I myself will admit this is an exaggeration; however, one cannot deny there is a strong disconnect between Italy and how it is perceived by the rest of the world. Beneath the veneer of a rich history of cultural innovation lies a society dangerously steadfast in their old-fashioned ways, in that seductively passionate Italian way. Indeed, like painted travel posters from the 1950s, the hilltop villages we visited were sun-drenched in colour, as if nothing had changed in the past seventy years, with gorgeous, uninterrupted mediaeval infrastructure, vespas scattered across the streets, and the occasional old man sat on a plastic chair outside his front door, sunbathing with a cigarette.
This devotion to the romantic, Italian image and lifestyle appears to be the region’s very downfall. Central Italy has been wracked with earthquakes over the past few years, and the ancient buildings making up the communes seemed to have suffered severely. Everywhere we went we saw strange metal pylons propped up against buildings, which seemed to sag around them, almost bulging out. Upon asking some locals why the structures were there, they simply replied that no-one had done anything about the damage, and nor did they intend to. The extreme devotion to history was made abundantly clear as we explored, with mediaeval family crests still in place above the doorways of houses in one village. In another, one could look through the open windows of houses to see sparsely furnished flats with faded and cracked baroque ornamentation splashed across the walls and ceilings in what seemed like a crazy juxtaposition of worlds.

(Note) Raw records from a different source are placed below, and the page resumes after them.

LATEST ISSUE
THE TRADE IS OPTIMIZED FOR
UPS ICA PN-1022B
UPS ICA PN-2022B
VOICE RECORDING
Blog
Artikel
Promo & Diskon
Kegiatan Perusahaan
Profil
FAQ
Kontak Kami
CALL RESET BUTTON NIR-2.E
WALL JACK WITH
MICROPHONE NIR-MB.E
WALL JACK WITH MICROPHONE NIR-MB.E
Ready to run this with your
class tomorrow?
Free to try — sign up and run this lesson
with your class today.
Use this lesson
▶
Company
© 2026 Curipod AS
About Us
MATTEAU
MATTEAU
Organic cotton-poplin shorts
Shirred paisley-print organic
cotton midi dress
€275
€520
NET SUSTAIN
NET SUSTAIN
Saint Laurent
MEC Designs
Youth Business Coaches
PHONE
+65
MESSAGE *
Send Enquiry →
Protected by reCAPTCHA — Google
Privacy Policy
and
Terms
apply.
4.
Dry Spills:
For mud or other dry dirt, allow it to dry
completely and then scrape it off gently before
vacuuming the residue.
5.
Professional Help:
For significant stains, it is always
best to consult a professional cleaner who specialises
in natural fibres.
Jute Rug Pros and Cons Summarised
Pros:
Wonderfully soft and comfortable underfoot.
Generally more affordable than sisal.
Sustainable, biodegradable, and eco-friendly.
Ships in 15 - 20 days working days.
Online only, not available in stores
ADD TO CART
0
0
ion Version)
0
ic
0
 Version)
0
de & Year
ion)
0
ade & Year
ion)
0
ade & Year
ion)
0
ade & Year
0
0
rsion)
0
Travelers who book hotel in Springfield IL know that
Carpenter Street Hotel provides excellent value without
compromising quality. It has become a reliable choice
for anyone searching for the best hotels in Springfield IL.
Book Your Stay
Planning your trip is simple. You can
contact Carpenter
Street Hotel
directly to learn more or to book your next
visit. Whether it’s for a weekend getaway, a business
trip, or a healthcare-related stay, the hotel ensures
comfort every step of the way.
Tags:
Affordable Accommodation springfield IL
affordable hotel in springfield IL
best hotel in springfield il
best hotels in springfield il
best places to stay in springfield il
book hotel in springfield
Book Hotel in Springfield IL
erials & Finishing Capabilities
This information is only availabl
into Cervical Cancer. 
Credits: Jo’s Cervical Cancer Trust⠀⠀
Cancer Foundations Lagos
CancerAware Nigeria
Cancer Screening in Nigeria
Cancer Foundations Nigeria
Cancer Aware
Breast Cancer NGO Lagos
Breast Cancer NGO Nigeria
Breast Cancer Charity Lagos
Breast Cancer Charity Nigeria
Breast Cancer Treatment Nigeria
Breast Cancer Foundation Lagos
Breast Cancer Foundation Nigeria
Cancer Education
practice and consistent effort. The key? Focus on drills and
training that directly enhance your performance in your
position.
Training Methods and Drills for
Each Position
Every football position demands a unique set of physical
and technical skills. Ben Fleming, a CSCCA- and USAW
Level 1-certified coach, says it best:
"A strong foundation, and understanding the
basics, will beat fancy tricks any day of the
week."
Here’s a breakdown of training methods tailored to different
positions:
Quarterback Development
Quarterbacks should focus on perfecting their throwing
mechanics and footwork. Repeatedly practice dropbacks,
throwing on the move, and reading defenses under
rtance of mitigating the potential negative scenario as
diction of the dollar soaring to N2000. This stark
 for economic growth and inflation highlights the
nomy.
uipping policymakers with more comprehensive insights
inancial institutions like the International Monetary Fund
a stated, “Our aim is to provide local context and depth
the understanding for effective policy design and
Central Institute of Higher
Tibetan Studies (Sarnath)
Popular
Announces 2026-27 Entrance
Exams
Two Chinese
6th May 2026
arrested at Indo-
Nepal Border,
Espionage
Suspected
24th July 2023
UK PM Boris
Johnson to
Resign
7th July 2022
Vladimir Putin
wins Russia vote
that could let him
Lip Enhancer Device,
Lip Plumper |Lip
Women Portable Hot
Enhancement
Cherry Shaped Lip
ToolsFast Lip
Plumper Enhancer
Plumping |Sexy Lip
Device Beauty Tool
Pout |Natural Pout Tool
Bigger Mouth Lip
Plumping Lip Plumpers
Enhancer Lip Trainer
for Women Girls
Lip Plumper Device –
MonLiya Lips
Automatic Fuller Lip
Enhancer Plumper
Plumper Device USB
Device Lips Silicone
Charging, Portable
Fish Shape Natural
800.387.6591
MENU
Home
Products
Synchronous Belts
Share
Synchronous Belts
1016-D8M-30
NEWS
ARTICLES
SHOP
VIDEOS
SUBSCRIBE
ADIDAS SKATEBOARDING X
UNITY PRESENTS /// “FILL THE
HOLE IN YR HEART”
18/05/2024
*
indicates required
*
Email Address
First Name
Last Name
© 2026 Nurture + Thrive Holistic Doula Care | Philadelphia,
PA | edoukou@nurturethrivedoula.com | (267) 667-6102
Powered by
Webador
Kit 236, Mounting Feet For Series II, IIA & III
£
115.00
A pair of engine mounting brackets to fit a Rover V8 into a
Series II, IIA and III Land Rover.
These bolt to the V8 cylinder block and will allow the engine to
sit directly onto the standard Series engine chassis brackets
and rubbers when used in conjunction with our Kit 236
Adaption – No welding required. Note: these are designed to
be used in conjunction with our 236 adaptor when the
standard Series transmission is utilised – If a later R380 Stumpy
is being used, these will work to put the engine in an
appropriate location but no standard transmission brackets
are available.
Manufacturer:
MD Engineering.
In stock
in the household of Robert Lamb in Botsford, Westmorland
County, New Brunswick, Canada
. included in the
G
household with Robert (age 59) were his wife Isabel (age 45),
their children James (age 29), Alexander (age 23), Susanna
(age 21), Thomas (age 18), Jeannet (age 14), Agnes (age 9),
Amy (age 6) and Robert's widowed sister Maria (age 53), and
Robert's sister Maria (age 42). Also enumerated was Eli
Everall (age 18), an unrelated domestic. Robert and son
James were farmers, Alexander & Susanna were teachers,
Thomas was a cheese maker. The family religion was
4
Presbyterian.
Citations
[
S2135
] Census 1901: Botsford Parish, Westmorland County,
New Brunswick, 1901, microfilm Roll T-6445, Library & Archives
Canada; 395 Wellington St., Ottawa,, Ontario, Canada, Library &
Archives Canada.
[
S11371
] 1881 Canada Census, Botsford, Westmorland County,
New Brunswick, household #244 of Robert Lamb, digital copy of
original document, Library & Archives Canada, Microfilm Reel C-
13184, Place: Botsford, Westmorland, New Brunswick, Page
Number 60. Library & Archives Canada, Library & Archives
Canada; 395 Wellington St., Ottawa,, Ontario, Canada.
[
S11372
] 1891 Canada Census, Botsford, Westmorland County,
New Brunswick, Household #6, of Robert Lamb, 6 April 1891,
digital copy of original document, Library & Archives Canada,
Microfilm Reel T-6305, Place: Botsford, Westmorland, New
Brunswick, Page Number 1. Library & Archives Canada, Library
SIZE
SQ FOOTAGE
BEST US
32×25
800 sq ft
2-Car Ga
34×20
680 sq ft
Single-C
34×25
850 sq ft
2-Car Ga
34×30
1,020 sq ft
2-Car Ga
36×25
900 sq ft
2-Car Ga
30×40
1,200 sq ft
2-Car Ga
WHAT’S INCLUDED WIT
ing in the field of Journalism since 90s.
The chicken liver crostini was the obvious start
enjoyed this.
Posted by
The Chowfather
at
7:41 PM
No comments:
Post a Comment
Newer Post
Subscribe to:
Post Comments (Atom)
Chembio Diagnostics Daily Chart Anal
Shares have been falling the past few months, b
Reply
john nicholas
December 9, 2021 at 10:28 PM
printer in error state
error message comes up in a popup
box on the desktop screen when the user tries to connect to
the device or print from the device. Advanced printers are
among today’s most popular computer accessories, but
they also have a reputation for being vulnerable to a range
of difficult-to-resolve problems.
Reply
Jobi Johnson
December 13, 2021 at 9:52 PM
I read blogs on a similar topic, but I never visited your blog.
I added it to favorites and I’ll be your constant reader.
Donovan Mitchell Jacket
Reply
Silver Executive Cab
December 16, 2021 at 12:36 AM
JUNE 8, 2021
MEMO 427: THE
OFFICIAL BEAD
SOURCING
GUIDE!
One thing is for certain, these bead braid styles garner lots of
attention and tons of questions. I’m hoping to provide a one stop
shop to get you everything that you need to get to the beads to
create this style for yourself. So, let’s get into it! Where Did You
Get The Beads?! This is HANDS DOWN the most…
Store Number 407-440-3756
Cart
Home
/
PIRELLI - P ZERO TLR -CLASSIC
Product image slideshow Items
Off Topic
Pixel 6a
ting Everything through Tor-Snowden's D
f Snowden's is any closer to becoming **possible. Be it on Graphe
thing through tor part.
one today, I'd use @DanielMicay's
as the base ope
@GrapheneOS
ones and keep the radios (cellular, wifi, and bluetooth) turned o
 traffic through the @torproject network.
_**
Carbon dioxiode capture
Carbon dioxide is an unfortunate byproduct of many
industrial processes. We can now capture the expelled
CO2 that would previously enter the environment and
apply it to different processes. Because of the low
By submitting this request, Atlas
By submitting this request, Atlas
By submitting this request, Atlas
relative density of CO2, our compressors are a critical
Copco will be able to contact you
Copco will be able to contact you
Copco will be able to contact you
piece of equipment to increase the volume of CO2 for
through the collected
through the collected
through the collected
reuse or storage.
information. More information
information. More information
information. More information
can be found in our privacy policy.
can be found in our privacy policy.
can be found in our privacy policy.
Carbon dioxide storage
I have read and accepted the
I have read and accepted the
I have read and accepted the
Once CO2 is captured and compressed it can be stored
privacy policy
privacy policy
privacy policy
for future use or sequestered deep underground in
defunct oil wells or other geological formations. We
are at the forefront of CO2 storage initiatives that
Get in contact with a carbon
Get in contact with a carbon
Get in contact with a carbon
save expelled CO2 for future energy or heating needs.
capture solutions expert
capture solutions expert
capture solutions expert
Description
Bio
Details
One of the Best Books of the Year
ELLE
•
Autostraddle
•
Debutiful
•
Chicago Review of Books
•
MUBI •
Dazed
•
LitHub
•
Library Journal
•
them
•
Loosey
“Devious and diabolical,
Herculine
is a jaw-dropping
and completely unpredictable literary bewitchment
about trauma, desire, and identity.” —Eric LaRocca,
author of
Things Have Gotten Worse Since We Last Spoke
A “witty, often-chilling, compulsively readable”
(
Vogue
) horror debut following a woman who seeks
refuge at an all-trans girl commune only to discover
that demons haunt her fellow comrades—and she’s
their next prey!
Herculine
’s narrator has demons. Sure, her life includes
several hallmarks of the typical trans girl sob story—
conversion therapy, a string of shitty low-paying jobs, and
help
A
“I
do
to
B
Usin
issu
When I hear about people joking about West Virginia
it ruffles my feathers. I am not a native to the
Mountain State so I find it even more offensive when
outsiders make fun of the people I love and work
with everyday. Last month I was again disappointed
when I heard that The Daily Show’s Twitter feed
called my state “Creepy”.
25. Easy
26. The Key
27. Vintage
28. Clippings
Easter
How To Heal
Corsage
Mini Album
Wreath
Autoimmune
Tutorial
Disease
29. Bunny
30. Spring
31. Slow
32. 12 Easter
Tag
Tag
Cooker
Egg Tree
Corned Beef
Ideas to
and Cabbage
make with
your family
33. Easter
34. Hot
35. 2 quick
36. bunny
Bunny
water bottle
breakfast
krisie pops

(The castelli di Carpigniano)
( A street in Tolentino – from castle ruins in the countryside, to major towns and cities, the effects of the earthquakes are visible across Tolentino)
Whilst this part of Italy is beautiful and untouched by tourism, it is also slowly falling apart for that very same reason. If it only had the economy it deserved, perhaps it might be able to survive, and so I implore you to take your bubble to Le Marche, drink some wine, eat some truffles, and appreciate this beautiful, isolated part of the country whilst you still can.